The case is Epic Systems v. Morris, decided on May 21. The case presents a clash of two federal statutes: the Arbitration Act of 1925, which authorizes parties to bring their disputes to arbitration and not court, and the Fair Labor Standards Act of 1935, which allows employees to form a union, collectively bargain and "engage in other concerted activities for the purpose of collective bargaining or other mutual aid or protection."
Writing for the majority, Justice Gorsuch says the Arbitration Act allows employers to mandate arbitration even if the aggrieved employees want to bring a collective action under the FLSA. The majority rejects the argument that "other concerted activities" includes collective action lawsuits to recover lost wages or overtime. That phrase, the majority says, "serve[s] to protect things employees 'just do' for themselves in the course of exercising their right to free association in the workplace, rather than 'the highly regulated, courtroom-bound 'activities' of class and joint litigation." This is how the majority harmonizes both statutes. Indeed, a theme of Justice Gorsuch's opinion is that statutes should be read in harmony with each other, if possible. So this case is another lesson in statutory construction.
The tone of the Justice Gorsuch's majority decision is occasionally casual. This must be his style. As the youngest member of the Court, Gorsuch is surely online and aware of the collective freakout a decision like this would create, particularly since these arbitration agreements are going to foreclose lucrative but important collective actions that individual employees are not going to be able to pursue on their own, either because the cases are too expensive to bring or there is no one to coordinate a joint effort. Justice Gorsuch's tone goes something like this: we know this is a difficult case for some of you to accept, but that's the way we interpret the statutes, and that's the way it is.
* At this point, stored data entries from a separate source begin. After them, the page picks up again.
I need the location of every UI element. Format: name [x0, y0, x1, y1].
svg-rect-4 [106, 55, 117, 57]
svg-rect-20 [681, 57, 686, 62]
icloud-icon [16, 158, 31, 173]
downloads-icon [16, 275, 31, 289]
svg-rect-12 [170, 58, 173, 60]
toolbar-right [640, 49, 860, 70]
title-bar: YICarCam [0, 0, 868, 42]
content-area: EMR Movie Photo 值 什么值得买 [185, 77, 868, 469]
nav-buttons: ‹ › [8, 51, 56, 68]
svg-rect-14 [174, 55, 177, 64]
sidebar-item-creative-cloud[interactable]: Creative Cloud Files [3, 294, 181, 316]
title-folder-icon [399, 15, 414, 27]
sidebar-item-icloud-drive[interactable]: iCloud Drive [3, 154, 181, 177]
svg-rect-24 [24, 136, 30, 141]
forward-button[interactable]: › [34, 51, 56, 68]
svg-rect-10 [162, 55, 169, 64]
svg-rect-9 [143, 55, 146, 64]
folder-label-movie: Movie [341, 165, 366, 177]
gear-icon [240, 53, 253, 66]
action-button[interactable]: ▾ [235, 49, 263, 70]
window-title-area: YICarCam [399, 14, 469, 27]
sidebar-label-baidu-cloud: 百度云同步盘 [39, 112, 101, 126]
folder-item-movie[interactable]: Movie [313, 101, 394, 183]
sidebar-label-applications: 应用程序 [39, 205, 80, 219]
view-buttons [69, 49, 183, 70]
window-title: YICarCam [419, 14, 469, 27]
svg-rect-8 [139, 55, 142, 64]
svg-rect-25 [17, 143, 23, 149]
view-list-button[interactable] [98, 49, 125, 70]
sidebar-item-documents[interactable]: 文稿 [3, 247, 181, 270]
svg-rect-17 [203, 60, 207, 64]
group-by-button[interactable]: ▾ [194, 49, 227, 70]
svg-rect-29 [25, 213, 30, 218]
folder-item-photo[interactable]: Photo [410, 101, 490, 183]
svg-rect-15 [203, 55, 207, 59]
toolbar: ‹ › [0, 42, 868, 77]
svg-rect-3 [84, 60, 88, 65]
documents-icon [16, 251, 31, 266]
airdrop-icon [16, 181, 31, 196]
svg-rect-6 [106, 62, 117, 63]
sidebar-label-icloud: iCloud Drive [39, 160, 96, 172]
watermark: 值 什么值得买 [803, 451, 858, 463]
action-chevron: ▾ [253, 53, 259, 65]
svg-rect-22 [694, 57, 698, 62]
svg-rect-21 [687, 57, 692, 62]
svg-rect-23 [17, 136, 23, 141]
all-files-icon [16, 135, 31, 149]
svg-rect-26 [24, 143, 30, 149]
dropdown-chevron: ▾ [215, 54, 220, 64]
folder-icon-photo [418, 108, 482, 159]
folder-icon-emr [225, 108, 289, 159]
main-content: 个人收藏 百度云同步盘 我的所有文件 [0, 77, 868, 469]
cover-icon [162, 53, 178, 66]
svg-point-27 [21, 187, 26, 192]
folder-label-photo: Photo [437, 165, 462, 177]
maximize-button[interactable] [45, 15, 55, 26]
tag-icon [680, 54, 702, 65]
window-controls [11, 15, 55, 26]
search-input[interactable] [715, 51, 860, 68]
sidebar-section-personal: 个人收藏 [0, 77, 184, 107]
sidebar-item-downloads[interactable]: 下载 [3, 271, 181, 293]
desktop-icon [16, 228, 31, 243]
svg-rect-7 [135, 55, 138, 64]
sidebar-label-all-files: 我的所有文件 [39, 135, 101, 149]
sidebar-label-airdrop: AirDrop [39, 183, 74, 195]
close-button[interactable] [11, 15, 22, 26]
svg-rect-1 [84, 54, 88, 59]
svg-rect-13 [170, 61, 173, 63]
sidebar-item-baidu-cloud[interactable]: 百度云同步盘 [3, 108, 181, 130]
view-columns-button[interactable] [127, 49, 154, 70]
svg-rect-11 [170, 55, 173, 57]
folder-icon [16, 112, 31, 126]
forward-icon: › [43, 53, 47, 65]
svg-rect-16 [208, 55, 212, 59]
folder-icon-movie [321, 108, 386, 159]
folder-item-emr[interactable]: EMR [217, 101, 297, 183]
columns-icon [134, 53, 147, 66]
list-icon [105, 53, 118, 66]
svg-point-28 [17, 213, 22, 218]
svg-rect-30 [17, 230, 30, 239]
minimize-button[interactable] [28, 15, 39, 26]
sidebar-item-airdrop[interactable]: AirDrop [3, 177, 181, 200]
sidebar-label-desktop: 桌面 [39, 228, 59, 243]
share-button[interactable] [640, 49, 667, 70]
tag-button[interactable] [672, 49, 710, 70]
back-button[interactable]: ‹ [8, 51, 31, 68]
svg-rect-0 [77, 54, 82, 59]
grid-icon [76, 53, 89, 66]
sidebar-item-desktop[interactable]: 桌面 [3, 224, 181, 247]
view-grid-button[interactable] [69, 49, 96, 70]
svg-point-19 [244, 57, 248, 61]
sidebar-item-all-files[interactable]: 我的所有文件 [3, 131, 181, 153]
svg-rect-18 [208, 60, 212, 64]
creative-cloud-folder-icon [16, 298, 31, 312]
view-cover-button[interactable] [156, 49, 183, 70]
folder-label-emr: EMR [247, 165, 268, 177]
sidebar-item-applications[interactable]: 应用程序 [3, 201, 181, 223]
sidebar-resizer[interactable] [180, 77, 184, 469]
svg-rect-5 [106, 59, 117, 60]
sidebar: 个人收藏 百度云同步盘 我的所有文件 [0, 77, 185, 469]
Justice Ginsburg dissents. If you're a fan of the Notorious RBG, the dissent is a must-read. She points out that employees who sign these arbitration agreements do not exactly have equal bargaining power with management, and that in this case in particular, the agreements were emailed to employees in the understanding that "their continued employment would indicate their assent to the agreement's terms. . . . [the employees] this faced a Hobson's choice: accept arbitration on their employer's terms or give up their jobs." Also, consider the entry-level employee who is presented with agreements like this. Are they really going to object to the agreements on the basis that, if they ever suffer wage-theft, they will want to proceed in court? Justice Ginsburg writes:
Suits to enforce workplace rights collectively fit comfortably under the umbrella “concerted activities for the purpose of . . . mutual aid or protection.” “Concerted” means “[p]lanned or accomplished together;combined.” American Heritage Dictionary 381 (5th ed. 2011). “Mutual” means “reciprocal.” Id., at 1163. When employees meet the requirements for litigation of shared legal claims in joint, collective, and class proceedings, the litigation of their claims is undoubtedly “accomplished together.” By joining hands in litigation, workers can spread the costs of litigation and reduce the risk of employer retaliation. . . . There can be no serious doubt that collective litigation is one way workers may associate with one another to improve their lot.This decision will certainly kill off many FLSA collective actions. No large company in its right mind will forego the opportunity to have its employees sign arbitration agreements like this. Otherwise, they risk a collective action that can cost the company hundreds of thousands, even millions, in damages among the many plaintiffs whose claims are not lucrative enough for an individual arbitration. The solution is legislative action, but that is highly unlikely in this political climate.